ECLI:NL:GHSHE:2018:5243
Gerechtshof 's-Hertogenbosch
- Verzet
- Rechtspraak.nl
Niet-ontvankelijkheid van verzet tegen griffierecht in civiele procedure
In deze zaak heeft mr. A.J.H. Rutten verzet aangetekend tegen de beslissing van de griffier van het Gerechtshof 's-Hertogenbosch, die op 31 juli 2018 een griffierecht van € 5.270,00 had geheven in een hoger beroep dat geregistreerd was onder nummer 200.243.009/01. Rutten betoogde dat het griffierecht ten onrechte was vastgesteld op basis van een vordering van bepaalde waarde, terwijl hij meende dat het om een vordering van onbepaalde waarde ging.
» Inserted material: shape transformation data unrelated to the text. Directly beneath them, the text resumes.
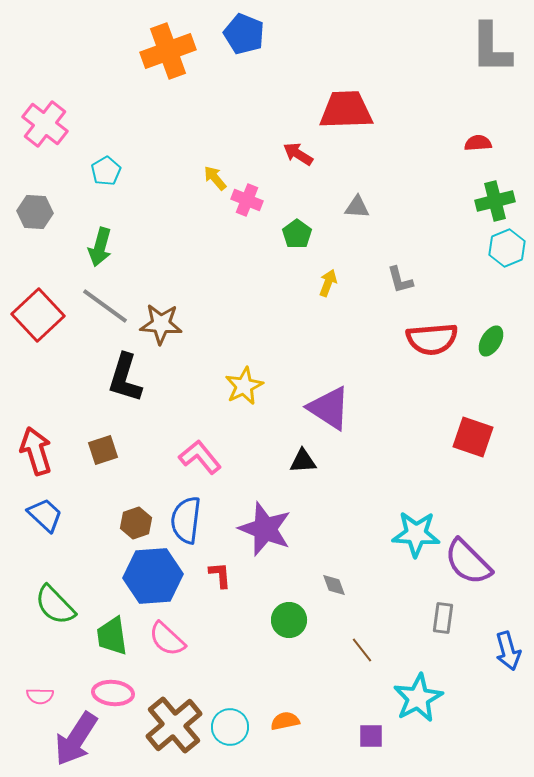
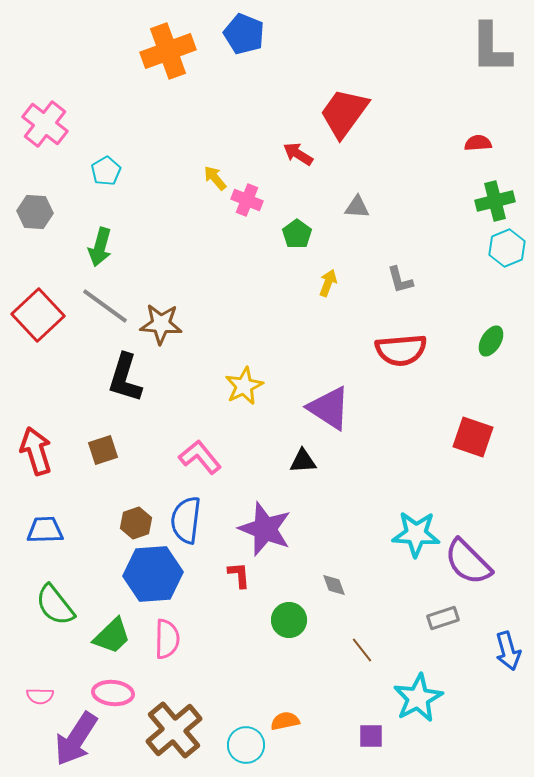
red trapezoid at (346, 110): moved 2 px left, 3 px down; rotated 52 degrees counterclockwise
red semicircle at (432, 339): moved 31 px left, 11 px down
blue trapezoid at (45, 515): moved 15 px down; rotated 45 degrees counterclockwise
red L-shape at (220, 575): moved 19 px right
blue hexagon at (153, 576): moved 2 px up
green semicircle at (55, 605): rotated 6 degrees clockwise
gray rectangle at (443, 618): rotated 64 degrees clockwise
green trapezoid at (112, 636): rotated 126 degrees counterclockwise
pink semicircle at (167, 639): rotated 132 degrees counterclockwise
brown cross at (174, 725): moved 5 px down
cyan circle at (230, 727): moved 16 px right, 18 px down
Hij verzocht het griffierecht aan te passen naar € 726,00, het tarief voor zaken van onbepaalde waarde.
De griffier heeft in zijn verweerschrift aangevoerd dat het verzet van Rutten te laat was ingesteld, aangezien de termijn voor verzet volgens artikel 29 lid 1 van de Wet griffierechten burgerlijke zaken (WGBZ) een maand na betaling van het griffierecht bedraagt. Het hof heeft vastgesteld dat het verzet op 3 oktober 2018 is ingediend, terwijl de verzetstermijn op 31 augustus 2018 eindigde. Hierdoor was Rutten niet-ontvankelijk in zijn verzet.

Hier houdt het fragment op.